▶ [The input]:
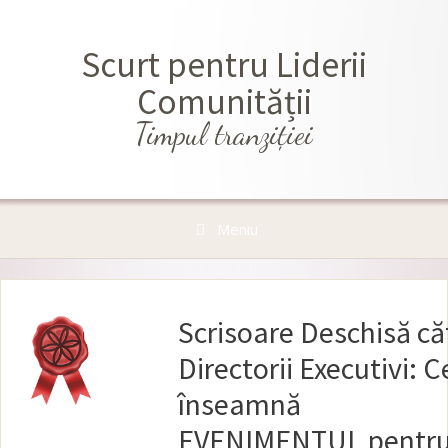
Sari
la
Scurt pentru Liderii
conținut
Comunității
Timpul tranziţiei
Meniu
Scrisoare Deschisă că
Directorii Executivi: C
înseamnă
EVENIMENTUL pentr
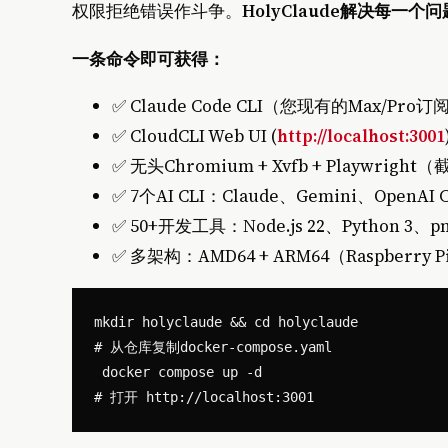
权限拒绝错误作斗争。
HolyClaude解决每一个问
一条命令即可获得：
✅ Claude Code CLI（您现有的Max/Pro
✅ CloudCLI Web UI (
http://localhost:3001
✅ 无头Chromium + Xvfb + Playwrigh
✅ 7个AI CLI：Claude、Gemini、OpenAI 
✅ 50+开发工具：Node.js 22、Python 3、pn
✅ 多架构：AMD64 + ARM64（Raspberry Pi
mkdir holyclaude && cd holyclaude

# 从仓库复制docker-compose.yaml

 docker compose up -d
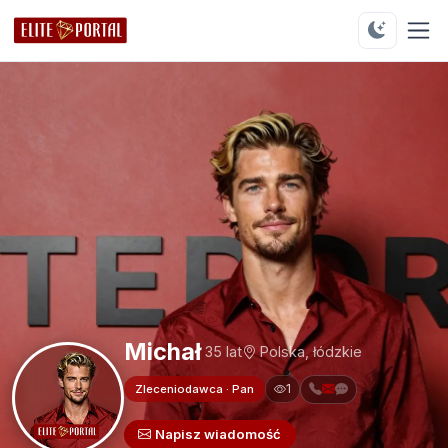
Michał
35 lat
Polska, łódzkie
1
Zleceniodawca · Pan
Napisz wiadomość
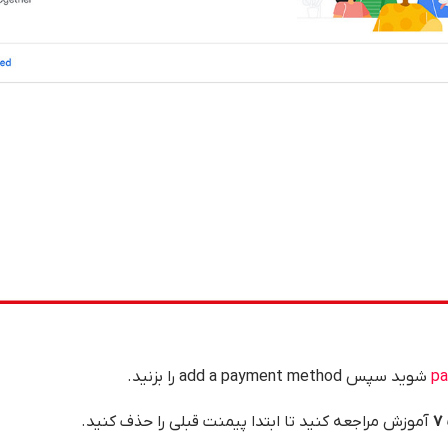
pa
شوید سپس add a payment method را بزنید.
۷
آموزش مراجعه کنید تا ابتدا پیمنت قبلی را حذف کنید.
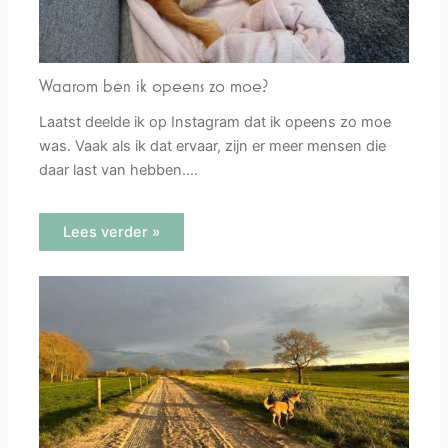
Waarom ben ik opeens zo moe?
Laatst deelde ik op Instagram dat ik opeens zo moe
was. Vaak als ik dat ervaar, zijn er meer mensen die
daar last van hebben.…
Lees verder »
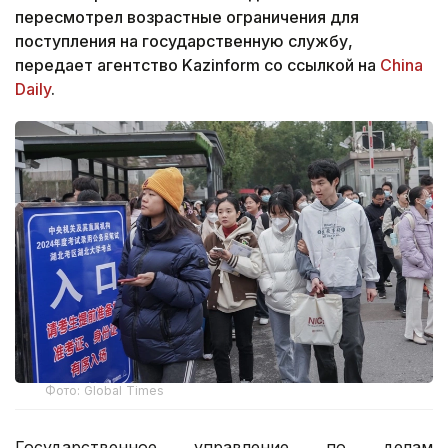
пересмотрел возрастные ограничения для
поступления на государственную службу,
передает агентство Kazinform со ссылкой на
China
Daily
.
Фото: Global Times
Государственное управление по делам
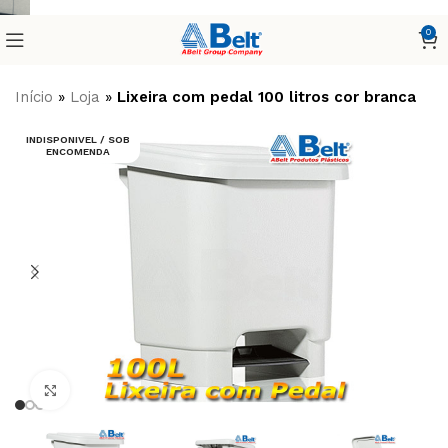
0
Início
»
Loja
»
Lixeira com pedal 100 litros cor branca
INDISPONIVEL / SOB
ENCOMENDA
Clique para ampliar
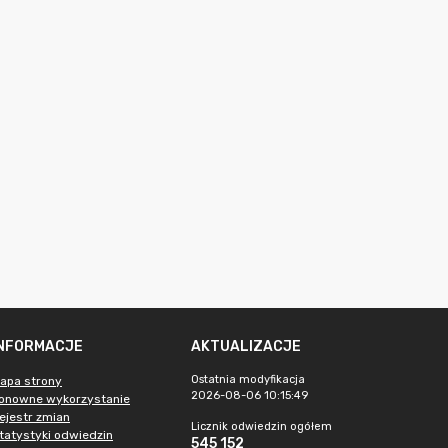
INFORMACJE
AKTUALIZACJE
Ostatnia modyfikacja
apa strony
2026-08-06 10:15:49
onowne wykorzystanie
ejestr zmian
Licznik odwiedzin ogółem
tatystyki odwiedzin
545 152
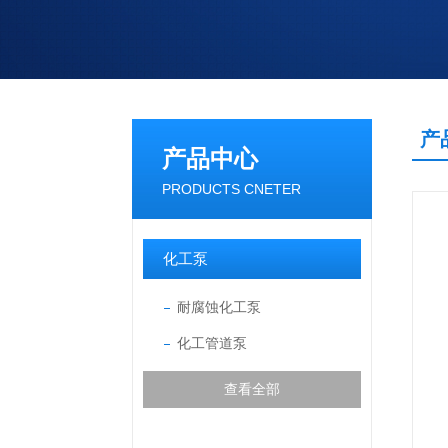
产
产品中心
PRODUCTS CNETER
化工泵
耐腐蚀化工泵
化工管道泵
查看全部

▶ [Directions for this task]: The line with "Zleceniodawca · Pan" and each line after it, through the final line of the data, are to be duplicated exactly, with pictures left out and nothing more included.

▶ [Result of the exercise]:
Zleceniodawca · Pan
Napisz wiadomość
pa
شوید سپس add a payment method را بزنید.
۷
آموزش مراجعه کنید تا ابتدا پیمنت قبلی را حذف کنید.
Waarom ben ik opeens zo moe?
Laatst deelde ik op Instagram dat ik opeens zo moe
was. Vaak als ik dat ervaar, zijn er meer mensen die
daar last van hebben.…
Lees verder »
пересмотрел возрастные ограничения для
поступления на государственную службу,
передает агентство Kazinform со ссылкой на
China
Daily
.
Фото: Global Times
Государственное управление по делам
0
Início
»
Loja
»
Lixeira com pedal 100 litros cor branca
INDISPONIVEL / SOB
ENCOMENDA
Clique para ampliar
INFORMACJE
AKTUALIZACJE
Ostatnia modyfikacja
apa strony
2026-08-06 10:15:49
onowne wykorzystanie
ejestr zmian
Licznik odwiedzin ogółem
tatystyki odwiedzin
545 152
产
产品中心
PRODUCTS CNETER
化工泵
耐腐蚀化工泵
化工管道泵
查看全部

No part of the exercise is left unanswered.